The Colorado GOP looked to be ready to tear itself apart again this year with a crowded primary that many expected 2010 Senate nominee and Tea Party favorite Ken Buck—who lost what many felt was a winnable race to Michael Bennet—to win. But, as Politico reports, in a surprising development Buck and two other Republicans pulled out of the race in the last month to clear the field for Rep. Cory Gardner, the man that national Republicans wanted as the nominee. While Gardner won’t have an easy time against Udall, these developments will not only help Republicans in a race that is now considered a tossup; it may be a signal that the GOP, including its Tea Party faction, is playing to win in 2014.

Udall is hoping that he can do to Gardner what Bennet did to Buck in 2010 and define a man who is not that well known statewide as an extremist.
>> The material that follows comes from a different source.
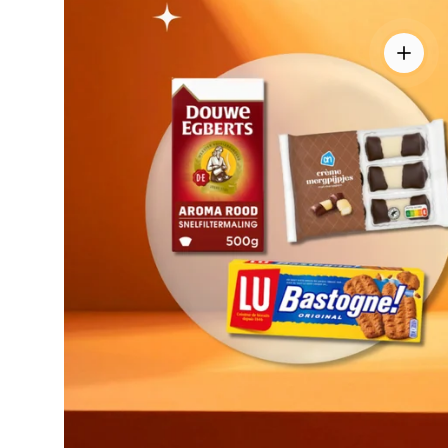
View de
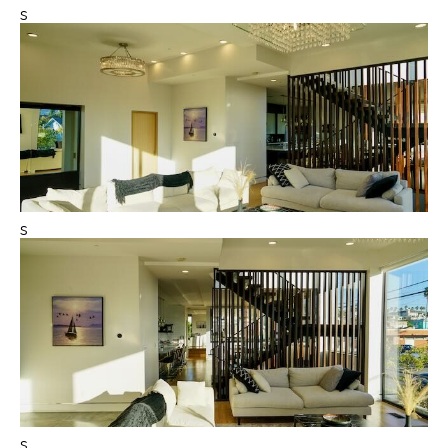
s
s
s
The success of this familiar Democratic strategy depends on tarring the GOP standard-bearer as a foe of women in an effort to distract the public from Obama’s woes and ObamaCare. Gardner is a social conservative, but he has moderated his views on abortion enough to survive the attack provided he doesn’t hand Udall any Akin-style moronic quotes about rape that will sink him. But with a united party behind him and enough money at his disposal, Gardner has an even chance of knocking off Udall. At the very least, he will force Democrats to spend heavily to defend a seat they thought was not in as much danger as some of their seats in red states like Louisiana, Arkansas, and Alaska.

But the point here is that rather than make a suicidal run at Gardner, Buck cut a deal with him and is now running for the congressional seat that he is vacating. The same was true of the other Republicans who decided that the smart thing to do was to let the strongest candidate have an easy path to November. Tea Partiers who railed last year at establishment types like Karl Rove for wanting winnable Senate candidates may now be listening to reason. Gardner and other Republicans must still prove that they have the campaign discipline that will help them fend off the faux “war on women” smears Democrats will hurl at them and stick to the economy and ObamaCare. If they do, Harry Reid won’t be the majority leader next January.